Auckland House School has a past worthy of notice. Lord Auckland, the then Governor- General bought the house in 1836, for the use of himself and his sisters. Later Viceroys moved elsewhere and the house was sold. The School authorities bought Auckland House in 1868.
The project for starting a school to provide sound education to girls on Christian principles was initiated by the Rev. J.B.D' Aquilar in 1864. It was given a practical shape by a Church-related ladies group in Dalhouise who began collecting funds for this school which they wanted to be placed in Dharmamsala. However on the persuasion of Mrs. Cotton, wife of Bishop Cotton, it was founded in Shimla in the spring of 1866 at Holly Lodge on Jakhu. Two years later, the school authorities bought Auckland House and the name of the school was changed accordingly. The school began with 32 pupils and the the Head was Mrs. Mackinnon. The School shifted to its present site on the 6th of November, 1869, after extensive alterations and additions had been made to the building, including the School Hall.
The early years were those of great struggle due to lack of funds and adequate staff. In 1904, Miss Strong from the Cheltenham Ladies College became Headmistress and brought with her several other Cheltenham teachers. At once the School became popular and was known as "The Cheltenham College of India". The days of trial, however, were not over. In 1905 an earthquake caused much damage to the School building and for a while the girls had to live in tents. Despite repairs, the building gradually became unsuitable for the purpose of running a school, and the Governors took the bold decision to pull it down and build a new one on the site.
The boarders were temporarily shifted to Sterling Castle and Mr.Hotz began work in December 1920.The new building was ready by January 1921.
From 1908 to 1952 the St. Hilda's Society, Lahore, provided the school with Principal's and other members of the staff. Chief among them was Miss Pearce who was the Principal from 1915 to 1936. while most of the pupils were of European descent yet quite a few were Indian too. In fact, Indian girls were encouraged to join the School and participate with their European school mates in all activities of the School.
Another landmark was the expansion of the School campus to include the "Belvedere" estate which was acquired in 1962. This had become necessary due to the rising numbers, and the junior section of the School was shifted there.
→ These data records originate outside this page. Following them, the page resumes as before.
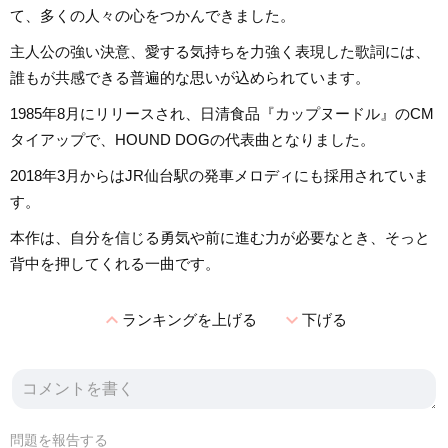
て、多くの人々の心をつかんできました。
主人公の強い決意、愛する気持ちを力強く表現した歌詞には、
誰もが共感できる普遍的な思いが込められています。
1985年8月にリリースされ、日清食品『カップヌードル』のCM
タイアップで、HOUND DOGの代表曲となりました。
2018年3月からはJR仙台駅の発車メロディにも採用されていま
す。
本作は、自分を信じる勇気や前に進む力が必要なとき、そっと
背中を押してくれる一曲です。
expand_less
expand_more
ランキングを上げる
下げる
問題を報告する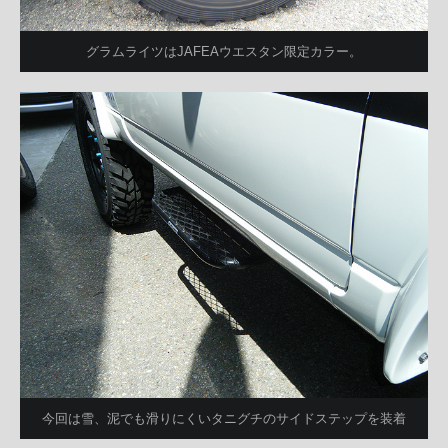
グラムライツはJAFEAウエスタン限定カラー。
今回は雪、泥でも滑りにくいタニグチのサイドステップを装着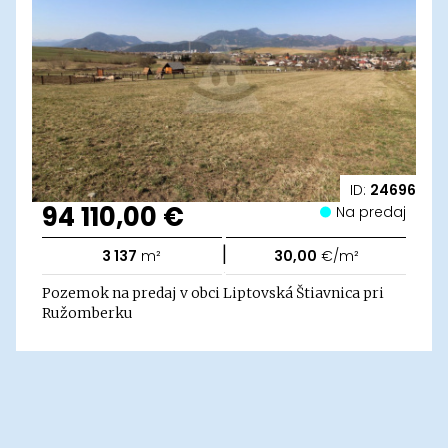
ID:
24696
94 110,00 €
Na predaj
|
3 137
m²
30,00
€/m²
Pozemok na predaj v obci Liptovská Štiavnica pri
Ružomberku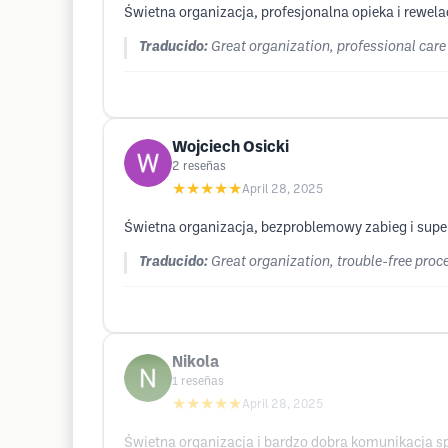
Świetna organizacja, profesjonalna opieka i rewe
Traducido:
Great organization, professional care a
Wojciech Osicki
2
reseñas
★★★★★
April 28, 2025
Świetna organizacja, bezproblemowy zabieg i super
Traducido:
Great organization, trouble-free proc
Nikola
1
reseñas
★★★★★
April 28, 2025
Świetna organizacja i bardzo dobra komunikacja spr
The School continued to grow and gradually strengthened its international image with a large number of boarders from all parts of the world. Auckland House School fulfils a great need in catering for the children of Indian parents working in many countries of Africa , Asia , Europe, and America. Also children of parents working in Armed Forces or in the Central Government who are liable to frequent transfers find a regular unbroken education by joining the 'boarding house'. The pioneering spirit of Auckland House School in providing wholesome education to girls has not diminished down the years. From being a small School of 32 girls, struggling for survival, Auckland House School, today, is pulsating with life. The struggle today is to restrict the number to less than the four figure mark in the face of the overwhelming demand for admissions.